WORK INSTRUCTION: Write out exactly, and only, the lines below from the line with "സിപിഐ, 'പത്മകുമാറിനെ" through the line with "Запчасти и ремкомплекты /"; pictures do not belong in the copy.

-=-=-=-=-

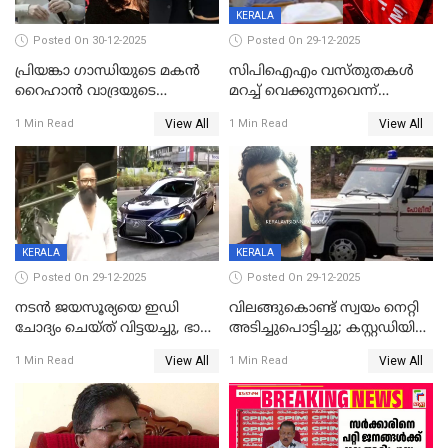
KERALA
Posted On 30-12-2025
Posted On 29-12-2025
പ്രിയങ്കാ ​ഗാന്ധിയുടെ മകൻ
സിപിഐഎം വസ്തുതകൾ
റൈഹാൻ വാദ്രയുടെ
മറച്ച് വെക്കുന്നുവെന്ന്
വിവാഹനിശ്ചയം
സിപിഐ, 'പത്മകുമാറിനെ
View All
View All
1 Min Read
1 Min Read
കഴിഞ്ഞതായി റിപ്പോർട്ട്
സംരക്ഷിച്ചത്
തിരിച്ചടിച്ചു',വെള്ളാപ്പള്ളിയെ
ന്യായീകരിക്കുന്നതിലും
CPIഎക്സിക്യൂട്ടീവിൽ
വിമർശനം
KERALA
KERALA
Posted On 29-12-2025
Posted On 29-12-2025
നടൻ ജയസൂര്യയെ ഇഡി
വിലങ്ങുകൊണ്ട് സ്വയം നെറ്റി
ചോദ്യം ചെയ്ത് വിട്ടയച്ചു, ഭാര്യ
അടിച്ചുപൊട്ടിച്ചു; കസ്റ്റഡിയിൽ
സരിതയുടെയും
എടുക്കുന്നതിനിടെ
View All
View All
1 Min Read
1 Min Read
മൊഴിയെടുത്തു
വധശ്രമക്കേസ് പ്രതി
വിലങ്ങുമായി രക്ഷപ്പെട്ടു;
വ്യാപക തെരച്ചിൽ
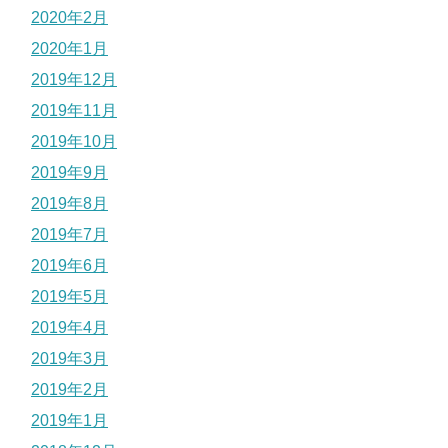
2020年2月
2020年1月
2019年12月
2019年11月
2019年10月
2019年9月
2019年8月
2019年7月
2019年6月
2019年5月
2019年4月
2019年3月
2019年2月
2019年1月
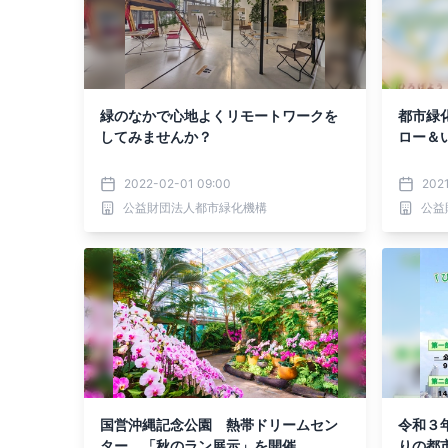
緑のなかで心地よくリモートワークを
都市緑
してみませんか？
ロー＆い
2022-02-01 09:00
2021
公益財団法人都市緑化機構
公益
国営沖縄記念公園 熱帯ドリームセン
令和３
ター 「秋のラン展示」を開催
りの都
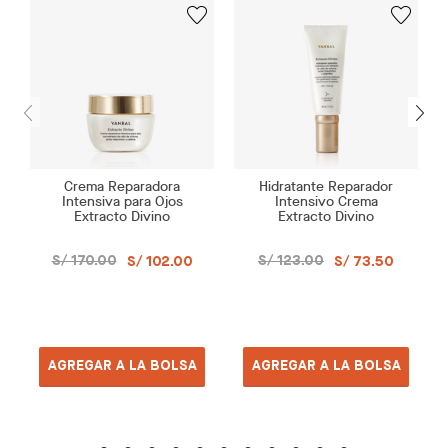
Crema Reparadora
Hidratante Reparador
Intensiva para Ojos
Intensivo Crema
Extracto Divino
Extracto Divino
S/ 170.00
S/ 123.00
S/ 102.00
S/ 73.50
AGREGAR A LA BOLSA
AGREGAR A LA BOLSA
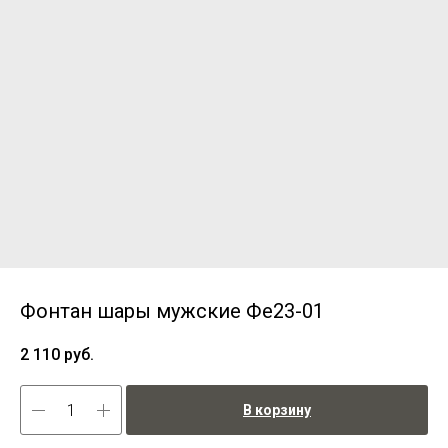
Фонтан шары мужские Фе23-01
2 110
руб.
В корзину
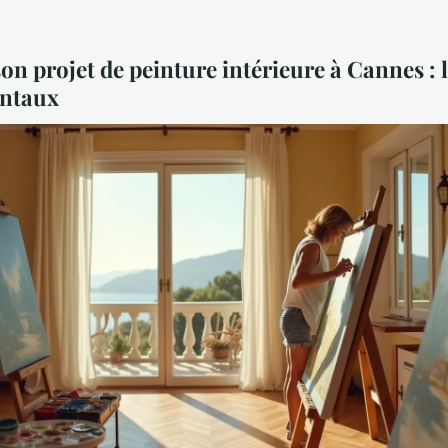
on projet de peinture intérieure à Cannes : 
ntaux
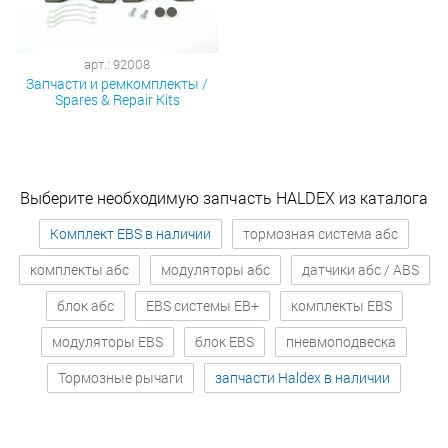
арт.: 92008
Запчасти и ремкомплекты /
Spares & Repair Kits
Выберите необходимую запчасть HALDEX из каталога
Комплект EBS в наличии
тормозная система абс
комплекты абс
модуляторы абс
датчики абс / ABS
блок абс
EBS системы EB+
комплекты EBS
модуляторы EBS
блок EBS
пневмоподвеска
Тормозные рычаги
запчасти Haldex в наличии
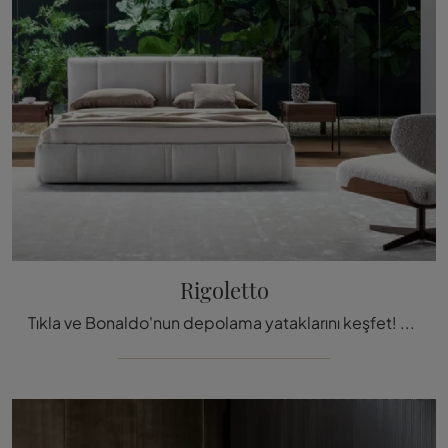
Rigoletto
Tıkla ve Bonaldo'nun depolama yataklarını keşfet! Kumaş Rigoletto modeli çift kişilik versiyonlarda sen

-=-=-=-=-

REPLY:
സിപിഐ, 'പത്മകുമാറിനെ
View All
View All
1 Min Read
1 Min Read
കഴിഞ്ഞതായി റിപ്പോർട്ട്
സംരക്ഷിച്ചത്
തിരിച്ചടിച്ചു',വെള്ളാപ്പള്ളിയെ
ന്യായീകരിക്കുന്നതിലും
CPIഎക്സിക്യൂട്ടീവിൽ
വിമർശനം
KERALA
KERALA
Posted On 29-12-2025
Posted On 29-12-2025
നടൻ ജയസൂര്യയെ ഇഡി
വിലങ്ങുകൊണ്ട് സ്വയം നെറ്റി
ചോദ്യം ചെയ്ത് വിട്ടയച്ചു, ഭാര്യ
അടിച്ചുപൊട്ടിച്ചു; കസ്റ്റഡിയിൽ
സരിതയുടെയും
എടുക്കുന്നതിനിടെ
View All
View All
1 Min Read
1 Min Read
മൊഴിയെടുത്തു
വധശ്രമക്കേസ് പ്രതി
വിലങ്ങുമായി രക്ഷപ്പെട്ടു;
വ്യാപക തെരച്ചിൽ
2020年2月
2020年1月
2019年12月
2019年11月
2019年10月
2019年9月
2019年8月
2019年7月
2019年6月
2019年5月
2019年4月
2019年3月
2019年2月
2019年1月
緑のなかで心地よくリモートワークを
都市緑
してみませんか？
ロー＆い
2022-02-01 09:00
2021
公益財団法人都市緑化機構
公益
国営沖縄記念公園 熱帯ドリームセン
令和３
ター 「秋のラン展示」を開催
りの都
Crema Reparadora
Hidratante Reparador
Intensiva para Ojos
Intensivo Crema
Extracto Divino
Extracto Divino
S/ 170.00
S/ 123.00
S/ 102.00
S/ 73.50
AGREGAR A LA BOLSA
AGREGAR A LA BOLSA
Фонтан шары мужские Фе23-01
2 110
руб.
В корзину
on projet de peinture intérieure à Cannes : 
ntaux
арт.: 92008
Запчасти и ремкомплекты /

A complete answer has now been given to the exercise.